Sözcüğün ilk hecesi yinelenir ve ilk hecedeki ünlüden sonra m, p, r veya s ünsüzlerinden biri
eklenir:

 masmavi, bembeyaz, sapsarı, upuzun, bomboş, tertemiz


Sözcük tekrarı ile
Sıfat olduğu gibi yinelenir:

 uzun uzun kavaklar


 kara kara gözler
Soru eki ile
Sıfat tekrarlanır ve iki sözcüğün arasına soru eki "mi" getirilir.
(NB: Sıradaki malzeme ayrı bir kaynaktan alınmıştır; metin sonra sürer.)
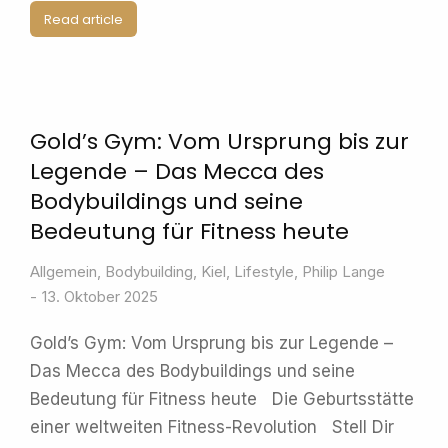
Read article
Gold’s Gym: Vom Ursprung bis zur
Legende – Das Mecca des
Bodybuildings und seine
Bedeutung für Fitness heute
Allgemein
,
Bodybuilding
,
Kiel
,
Lifestyle
,
Philip Lange
13. Oktober 2025
Gold’s Gym: Vom Ursprung bis zur Legende –
Das Mecca des Bodybuildings und seine
Bedeutung für Fitness heute Die Geburtsstätte
einer weltweiten Fitness-Revolution Stell Dir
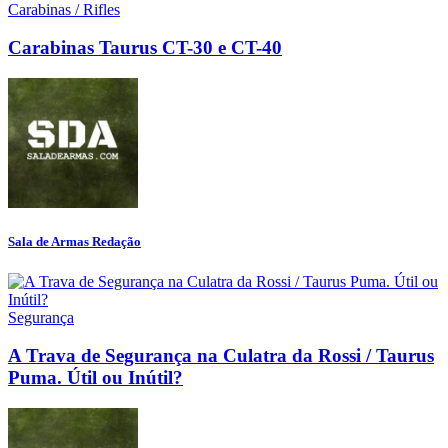
Carabinas / Rifles
Carabinas Taurus CT-30 e CT-40
Sala de Armas Redação
Segurança
A Trava de Segurança na Culatra da Rossi / Taurus
Puma. Útil ou Inútil?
Bu tür sıfatlarda soru anlamı
kaybolduğu için soru işareti (?) kullanılmaz:

 Burada eskiden derin mi derin bir kuyu vardı.
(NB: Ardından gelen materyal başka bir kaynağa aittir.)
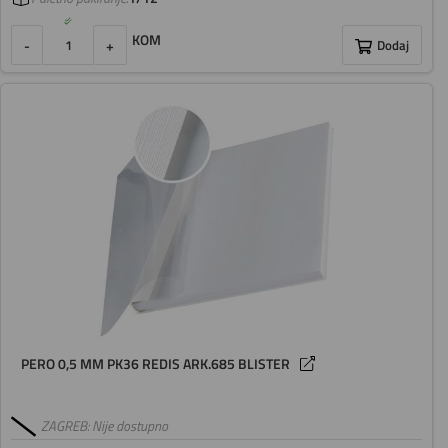
KOM
-
+
Dodaj
PERO 0,5 MM PK36 REDIS ARK.685 BLISTER
ZAGREB: Nije dostupno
 Güzel mi güzel bir sese sahip.

Sıfatlarda küçültme
Sıfatlarda küçültme, sıfat sonuna "-cik" ve "-mtırak" ve "-msı" ekleri ses uyum ve olaylarına
uygun şekilde eklenerek yapılır:

 Küçücük bir ev
 Sarımtırak bir ceket
 Pembemsi ten

Sıfatlarda adlaşma
Sıfatlar isim soylu sözcüklerdir. Bu nedenle cümlede sıfat görevinde kullanılmadıklarında
yeniden isme dönüşürler. Bu duruma adlaşma denir.

 Genç adam kapıyı çaldı. (sıfat, "adam" sözcüğünü niteler)
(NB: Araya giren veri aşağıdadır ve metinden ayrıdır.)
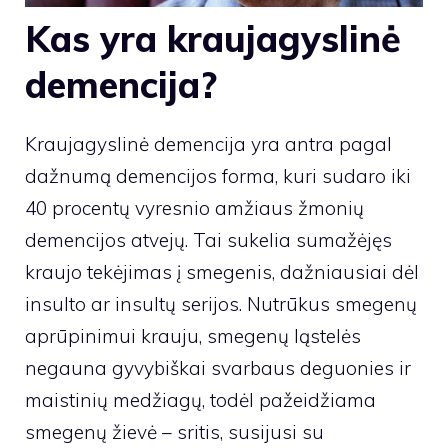
Kas yra kraujagyslinė
demencija?
Kraujagyslinė demencija yra antra pagal
dažnumą demencijos forma, kuri sudaro iki
40 procentų vyresnio amžiaus žmonių
demencijos atvejų. Tai sukelia sumažėjęs
kraujo tekėjimas į smegenis, dažniausiai dėl
insulto ar insultų serijos. Nutrūkus smegenų
aprūpinimui krauju, smegenų ląstelės
negauna gyvybiškai svarbaus deguonies ir
maistinių medžiagų, todėl pažeidžiama
smegenų žievė – sritis, susijusi su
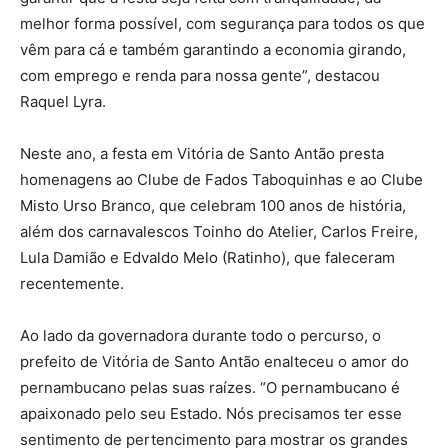
melhor forma possível, com segurança para todos os que
vêm para cá e também garantindo a economia girando,
com emprego e renda para nossa gente”, destacou
Raquel Lyra.
Neste ano, a festa em Vitória de Santo Antão presta
homenagens ao Clube de Fados Taboquinhas e ao Clube
Misto Urso Branco, que celebram 100 anos de história,
além dos carnavalescos Toinho do Atelier, Carlos Freire,
Lula Damião e Edvaldo Melo (Ratinho), que faleceram
recentemente.
Ao lado da governadora durante todo o percurso, o
prefeito de Vitória de Santo Antão enalteceu o amor do
pernambucano pelas suas raízes. “O pernambucano é
apaixonado pelo seu Estado. Nós precisamos ter esse
sentimento de pertencimento para mostrar os grandes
 Gençler avluda toplandı. (isim)
 Yeşil elma mı istersin? (sıfat, "elma" sözcüğünü niteler)
 Hayır, kırmızıyı ver lütfen. (isim)

Yapılarına göre sıfatlar


Basit Sıfatlar
Yapım eki almamış ve başka bir sözcükle bileşik hâlde olmayan sıfatlardır:

 iyi film
 dar kıyafet
 şu adam
 iki kişi
Türemiş sıfatlar
Türemiş sıfatlar isim ve fiil kök ve gövdelerine çeşitli yapım eklerinin getirilmesiyle
oluşturulurlar:

 yanık ekmek (yan+ık)
 ulusal bayram (ulus+al)
 ikinci devre (iki+nci)

Sıfat-fiillerin hepsi türemiş sıfatlardır:

 gelecek sene (gel+ecek)
 gülen çocuk (gül+en)
 süzülmüş yoğurt (süzül+müş)
Birleşik Sıfatlar
Bileşik sıfatlar, iki sözcüğün bir araya gelmesiyle oluşurlar. Bazıları birleşik (kaynaşmış),
bazıları ayrı (kurallı) yazılırlar:

 ağırbaşlı çocuk
 yurtsever insan
 zeytinyağlı yemek
 kara kaşlı çocuk

Bileşik sıfatlar, çoğunlukla bileşik adlara sıfat yapan eklerin getirilmesi ile oluşturulurlar ve
sıfat tamlamalarında tamlayan olurlar. Örneğin "karabiber" sözcüğü bir birleşik addır ve
"karabiber kavanozu" bir isim tamlamasıdır. Ancak "karabiberliyemek" sıfat tamlamasıdır.

Bileşik sıfatlar "kaynaşmış bileşik sıfatlar" ve "kurallı bileşik sıfatlar" şeklinde ikiye ayrılırlar.
Kaynaşmış bileşik sıfatlara "açıkgöz, boşboğaz, yurtsever, cingöz, kuşbakışı, okuryazar" gibi
sözcükler (sıfat görevinde kullanıldıklarında); kurallı bileşik sıfatlara da "yıkık duvarlı (bahçe),
iki kapılı (otomobil), sırma saçlı (kız)" gibi tamlamalardakiler örnek verilebilir.